Extracted records

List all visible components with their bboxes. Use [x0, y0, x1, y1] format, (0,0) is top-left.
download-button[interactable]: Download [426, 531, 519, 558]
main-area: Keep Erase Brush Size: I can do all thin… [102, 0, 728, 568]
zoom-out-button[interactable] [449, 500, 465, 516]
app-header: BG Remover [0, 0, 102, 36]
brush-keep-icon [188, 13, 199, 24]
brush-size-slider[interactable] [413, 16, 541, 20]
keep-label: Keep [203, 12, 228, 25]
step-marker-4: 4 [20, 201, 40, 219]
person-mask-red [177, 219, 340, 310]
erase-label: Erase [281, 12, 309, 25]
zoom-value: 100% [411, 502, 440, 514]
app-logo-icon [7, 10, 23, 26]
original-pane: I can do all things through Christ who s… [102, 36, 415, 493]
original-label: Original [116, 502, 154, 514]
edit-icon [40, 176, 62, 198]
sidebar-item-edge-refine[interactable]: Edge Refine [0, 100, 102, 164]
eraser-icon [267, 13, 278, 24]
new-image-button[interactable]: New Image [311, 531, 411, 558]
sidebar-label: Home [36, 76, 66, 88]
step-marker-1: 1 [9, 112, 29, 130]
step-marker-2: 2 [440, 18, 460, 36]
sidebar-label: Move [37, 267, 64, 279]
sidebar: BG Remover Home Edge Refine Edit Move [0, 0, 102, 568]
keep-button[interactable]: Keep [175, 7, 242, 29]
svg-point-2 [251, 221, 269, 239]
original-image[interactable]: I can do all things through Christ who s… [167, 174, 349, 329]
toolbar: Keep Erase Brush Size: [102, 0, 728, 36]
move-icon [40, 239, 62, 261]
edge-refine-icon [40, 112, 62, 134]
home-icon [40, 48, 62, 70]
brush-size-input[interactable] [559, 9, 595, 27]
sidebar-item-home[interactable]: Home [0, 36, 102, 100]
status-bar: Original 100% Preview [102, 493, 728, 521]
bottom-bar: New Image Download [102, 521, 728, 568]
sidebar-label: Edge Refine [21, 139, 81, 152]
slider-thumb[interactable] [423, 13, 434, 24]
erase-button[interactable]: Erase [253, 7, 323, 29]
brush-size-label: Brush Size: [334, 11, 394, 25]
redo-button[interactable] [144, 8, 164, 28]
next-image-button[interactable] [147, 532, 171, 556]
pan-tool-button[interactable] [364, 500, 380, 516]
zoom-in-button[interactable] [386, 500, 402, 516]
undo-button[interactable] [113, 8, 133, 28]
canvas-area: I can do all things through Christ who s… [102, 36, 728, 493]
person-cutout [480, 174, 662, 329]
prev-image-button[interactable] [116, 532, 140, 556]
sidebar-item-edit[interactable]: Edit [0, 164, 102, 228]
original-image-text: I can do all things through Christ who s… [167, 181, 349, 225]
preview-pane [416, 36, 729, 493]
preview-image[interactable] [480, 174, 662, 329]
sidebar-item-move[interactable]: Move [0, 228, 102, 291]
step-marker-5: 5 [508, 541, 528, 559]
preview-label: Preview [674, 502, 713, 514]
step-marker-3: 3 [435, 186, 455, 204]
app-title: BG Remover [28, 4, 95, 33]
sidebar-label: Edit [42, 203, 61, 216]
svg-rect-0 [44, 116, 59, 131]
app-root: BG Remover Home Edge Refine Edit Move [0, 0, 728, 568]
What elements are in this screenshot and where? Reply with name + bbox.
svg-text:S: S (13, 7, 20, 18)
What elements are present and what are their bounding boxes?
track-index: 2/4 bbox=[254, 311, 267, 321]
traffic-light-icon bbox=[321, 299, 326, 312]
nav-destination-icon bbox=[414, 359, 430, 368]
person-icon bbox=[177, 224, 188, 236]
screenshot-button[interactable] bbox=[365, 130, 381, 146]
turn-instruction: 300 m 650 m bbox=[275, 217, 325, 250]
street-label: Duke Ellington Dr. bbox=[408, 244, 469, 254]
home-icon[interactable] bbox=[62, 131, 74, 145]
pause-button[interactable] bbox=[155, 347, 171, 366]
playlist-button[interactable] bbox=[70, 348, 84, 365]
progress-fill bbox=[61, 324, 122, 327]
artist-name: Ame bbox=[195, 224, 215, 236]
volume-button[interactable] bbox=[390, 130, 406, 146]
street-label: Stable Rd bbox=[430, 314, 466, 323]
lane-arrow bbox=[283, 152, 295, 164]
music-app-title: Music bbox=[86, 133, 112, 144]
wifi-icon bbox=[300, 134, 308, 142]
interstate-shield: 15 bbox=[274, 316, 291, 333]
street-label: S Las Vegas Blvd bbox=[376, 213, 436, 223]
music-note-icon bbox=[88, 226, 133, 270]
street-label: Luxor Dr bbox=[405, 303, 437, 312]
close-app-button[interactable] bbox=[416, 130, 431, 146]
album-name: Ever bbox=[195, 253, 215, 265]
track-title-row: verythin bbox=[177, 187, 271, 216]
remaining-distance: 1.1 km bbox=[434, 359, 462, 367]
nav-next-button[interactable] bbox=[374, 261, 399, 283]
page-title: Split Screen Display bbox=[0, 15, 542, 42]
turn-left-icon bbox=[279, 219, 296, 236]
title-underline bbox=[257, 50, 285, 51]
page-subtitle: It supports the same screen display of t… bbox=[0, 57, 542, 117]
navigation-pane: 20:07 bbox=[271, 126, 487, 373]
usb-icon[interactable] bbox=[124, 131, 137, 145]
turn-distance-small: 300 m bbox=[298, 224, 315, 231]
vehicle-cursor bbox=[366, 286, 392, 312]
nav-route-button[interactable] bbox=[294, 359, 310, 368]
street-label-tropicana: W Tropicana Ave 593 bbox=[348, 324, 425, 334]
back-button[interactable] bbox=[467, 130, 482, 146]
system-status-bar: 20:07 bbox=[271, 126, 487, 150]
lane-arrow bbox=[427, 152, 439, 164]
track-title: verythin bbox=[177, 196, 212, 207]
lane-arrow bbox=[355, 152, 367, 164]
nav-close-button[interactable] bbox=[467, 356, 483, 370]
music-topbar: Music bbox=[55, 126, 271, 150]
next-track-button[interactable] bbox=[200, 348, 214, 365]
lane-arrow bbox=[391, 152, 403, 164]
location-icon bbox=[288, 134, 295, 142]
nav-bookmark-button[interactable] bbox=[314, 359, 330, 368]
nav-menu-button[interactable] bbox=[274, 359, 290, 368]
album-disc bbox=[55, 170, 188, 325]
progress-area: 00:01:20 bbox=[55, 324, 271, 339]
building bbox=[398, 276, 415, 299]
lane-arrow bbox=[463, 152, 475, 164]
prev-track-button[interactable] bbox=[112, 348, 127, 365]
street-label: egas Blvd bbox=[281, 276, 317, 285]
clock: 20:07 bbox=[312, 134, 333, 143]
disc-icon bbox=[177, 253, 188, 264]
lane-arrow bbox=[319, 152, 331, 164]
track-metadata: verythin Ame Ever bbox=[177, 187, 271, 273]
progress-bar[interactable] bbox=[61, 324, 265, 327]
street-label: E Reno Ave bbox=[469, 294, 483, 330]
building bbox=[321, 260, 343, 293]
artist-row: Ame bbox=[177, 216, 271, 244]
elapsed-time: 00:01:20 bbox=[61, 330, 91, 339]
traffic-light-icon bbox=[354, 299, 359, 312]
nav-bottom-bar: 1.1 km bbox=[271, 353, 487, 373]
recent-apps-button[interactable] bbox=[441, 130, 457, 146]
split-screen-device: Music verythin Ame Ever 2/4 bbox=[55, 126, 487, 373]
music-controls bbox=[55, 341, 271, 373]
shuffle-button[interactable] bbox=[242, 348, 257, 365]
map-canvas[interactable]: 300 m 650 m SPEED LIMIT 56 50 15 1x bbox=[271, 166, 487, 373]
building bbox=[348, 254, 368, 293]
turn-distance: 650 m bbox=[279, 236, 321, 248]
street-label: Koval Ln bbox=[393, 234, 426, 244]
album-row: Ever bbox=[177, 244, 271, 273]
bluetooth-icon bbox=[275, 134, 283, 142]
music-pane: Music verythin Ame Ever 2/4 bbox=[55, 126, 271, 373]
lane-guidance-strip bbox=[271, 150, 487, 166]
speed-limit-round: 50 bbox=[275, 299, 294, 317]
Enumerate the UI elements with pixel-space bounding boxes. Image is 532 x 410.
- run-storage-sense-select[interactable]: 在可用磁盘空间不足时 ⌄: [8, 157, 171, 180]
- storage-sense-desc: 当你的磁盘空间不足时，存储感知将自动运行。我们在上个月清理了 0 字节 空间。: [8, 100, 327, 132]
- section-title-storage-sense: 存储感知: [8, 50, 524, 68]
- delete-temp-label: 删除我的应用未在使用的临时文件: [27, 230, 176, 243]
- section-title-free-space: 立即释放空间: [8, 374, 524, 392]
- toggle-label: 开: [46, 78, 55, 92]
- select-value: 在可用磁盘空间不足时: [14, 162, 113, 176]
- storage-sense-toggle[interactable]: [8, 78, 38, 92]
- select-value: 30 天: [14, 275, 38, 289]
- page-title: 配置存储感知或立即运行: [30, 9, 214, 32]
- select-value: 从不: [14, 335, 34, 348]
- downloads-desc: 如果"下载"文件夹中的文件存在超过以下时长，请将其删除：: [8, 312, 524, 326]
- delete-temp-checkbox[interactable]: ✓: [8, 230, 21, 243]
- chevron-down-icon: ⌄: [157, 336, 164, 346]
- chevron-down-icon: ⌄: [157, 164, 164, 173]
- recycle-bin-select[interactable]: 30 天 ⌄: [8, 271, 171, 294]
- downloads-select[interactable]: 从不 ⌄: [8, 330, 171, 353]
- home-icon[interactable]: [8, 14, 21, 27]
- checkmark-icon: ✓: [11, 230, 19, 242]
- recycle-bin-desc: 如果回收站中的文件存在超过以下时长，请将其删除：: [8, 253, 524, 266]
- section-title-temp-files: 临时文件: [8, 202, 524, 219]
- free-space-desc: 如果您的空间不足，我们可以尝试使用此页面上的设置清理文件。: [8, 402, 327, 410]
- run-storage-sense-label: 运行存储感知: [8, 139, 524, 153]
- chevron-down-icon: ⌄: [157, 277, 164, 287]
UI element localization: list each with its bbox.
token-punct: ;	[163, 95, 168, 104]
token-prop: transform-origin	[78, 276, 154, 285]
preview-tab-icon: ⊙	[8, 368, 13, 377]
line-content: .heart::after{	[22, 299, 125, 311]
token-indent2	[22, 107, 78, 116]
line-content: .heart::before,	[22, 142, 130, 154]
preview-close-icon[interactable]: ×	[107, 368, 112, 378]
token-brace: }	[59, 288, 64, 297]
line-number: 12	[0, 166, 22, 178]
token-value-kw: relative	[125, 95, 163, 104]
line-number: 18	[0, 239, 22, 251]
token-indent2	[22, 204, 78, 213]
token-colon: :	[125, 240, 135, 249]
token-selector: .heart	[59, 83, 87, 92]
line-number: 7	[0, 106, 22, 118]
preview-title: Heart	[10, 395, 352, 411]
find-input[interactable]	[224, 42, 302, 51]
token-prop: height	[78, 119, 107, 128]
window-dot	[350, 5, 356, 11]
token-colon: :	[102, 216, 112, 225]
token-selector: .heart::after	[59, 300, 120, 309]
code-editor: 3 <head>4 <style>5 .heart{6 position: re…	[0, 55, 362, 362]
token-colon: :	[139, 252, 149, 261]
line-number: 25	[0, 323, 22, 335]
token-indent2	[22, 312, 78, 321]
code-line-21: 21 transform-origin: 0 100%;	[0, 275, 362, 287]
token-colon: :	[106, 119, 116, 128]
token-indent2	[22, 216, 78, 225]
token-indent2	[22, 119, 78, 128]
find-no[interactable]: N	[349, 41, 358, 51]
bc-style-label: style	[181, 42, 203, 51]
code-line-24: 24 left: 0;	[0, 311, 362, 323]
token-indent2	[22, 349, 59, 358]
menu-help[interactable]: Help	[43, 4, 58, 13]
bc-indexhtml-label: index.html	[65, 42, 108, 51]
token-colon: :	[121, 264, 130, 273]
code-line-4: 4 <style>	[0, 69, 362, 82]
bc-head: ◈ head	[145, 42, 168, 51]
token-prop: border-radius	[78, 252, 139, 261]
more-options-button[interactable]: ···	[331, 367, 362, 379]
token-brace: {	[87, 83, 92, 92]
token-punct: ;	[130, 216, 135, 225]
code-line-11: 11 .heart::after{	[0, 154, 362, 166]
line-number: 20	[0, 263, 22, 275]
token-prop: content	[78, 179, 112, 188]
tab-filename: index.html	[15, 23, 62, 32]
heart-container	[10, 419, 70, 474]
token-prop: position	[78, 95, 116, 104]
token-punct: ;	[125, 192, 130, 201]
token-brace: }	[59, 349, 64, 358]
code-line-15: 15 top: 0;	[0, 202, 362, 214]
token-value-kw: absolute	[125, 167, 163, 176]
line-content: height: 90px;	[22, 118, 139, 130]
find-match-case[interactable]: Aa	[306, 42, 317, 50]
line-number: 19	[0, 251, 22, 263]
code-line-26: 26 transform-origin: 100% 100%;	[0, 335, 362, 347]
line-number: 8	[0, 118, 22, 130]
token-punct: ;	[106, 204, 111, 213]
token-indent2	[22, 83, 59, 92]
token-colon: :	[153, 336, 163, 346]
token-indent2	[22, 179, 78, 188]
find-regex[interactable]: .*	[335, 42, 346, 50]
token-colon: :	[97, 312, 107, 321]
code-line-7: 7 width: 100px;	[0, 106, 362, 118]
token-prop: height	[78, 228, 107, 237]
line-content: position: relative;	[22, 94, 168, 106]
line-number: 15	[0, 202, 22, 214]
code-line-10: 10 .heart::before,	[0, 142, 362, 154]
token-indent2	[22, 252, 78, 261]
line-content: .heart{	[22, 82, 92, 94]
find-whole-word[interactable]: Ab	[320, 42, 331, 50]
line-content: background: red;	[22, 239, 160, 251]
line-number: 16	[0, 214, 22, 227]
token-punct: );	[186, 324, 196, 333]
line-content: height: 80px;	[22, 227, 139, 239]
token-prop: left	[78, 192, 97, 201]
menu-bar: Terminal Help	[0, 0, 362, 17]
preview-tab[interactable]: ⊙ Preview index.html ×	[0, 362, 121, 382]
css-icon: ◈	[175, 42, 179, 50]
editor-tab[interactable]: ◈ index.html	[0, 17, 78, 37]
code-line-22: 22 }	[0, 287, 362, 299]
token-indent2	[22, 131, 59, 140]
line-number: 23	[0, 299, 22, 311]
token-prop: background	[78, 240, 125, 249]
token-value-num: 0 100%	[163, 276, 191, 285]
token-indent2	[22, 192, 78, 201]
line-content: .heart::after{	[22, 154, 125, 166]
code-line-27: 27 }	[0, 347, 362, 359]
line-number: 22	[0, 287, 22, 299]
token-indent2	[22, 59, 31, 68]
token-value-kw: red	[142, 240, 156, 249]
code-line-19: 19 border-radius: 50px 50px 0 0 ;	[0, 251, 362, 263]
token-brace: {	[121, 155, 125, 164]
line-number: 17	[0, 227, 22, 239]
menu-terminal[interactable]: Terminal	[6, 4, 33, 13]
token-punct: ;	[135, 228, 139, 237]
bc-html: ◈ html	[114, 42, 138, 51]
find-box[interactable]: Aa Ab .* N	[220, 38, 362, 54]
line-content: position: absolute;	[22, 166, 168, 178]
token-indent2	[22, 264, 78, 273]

Your assignment
Your answer should consist of the lines above that hold the word "selector", copied exactly.

Task solution
token-selector: .heart	[59, 83, 87, 92]
token-selector: .heart::after	[59, 300, 120, 309]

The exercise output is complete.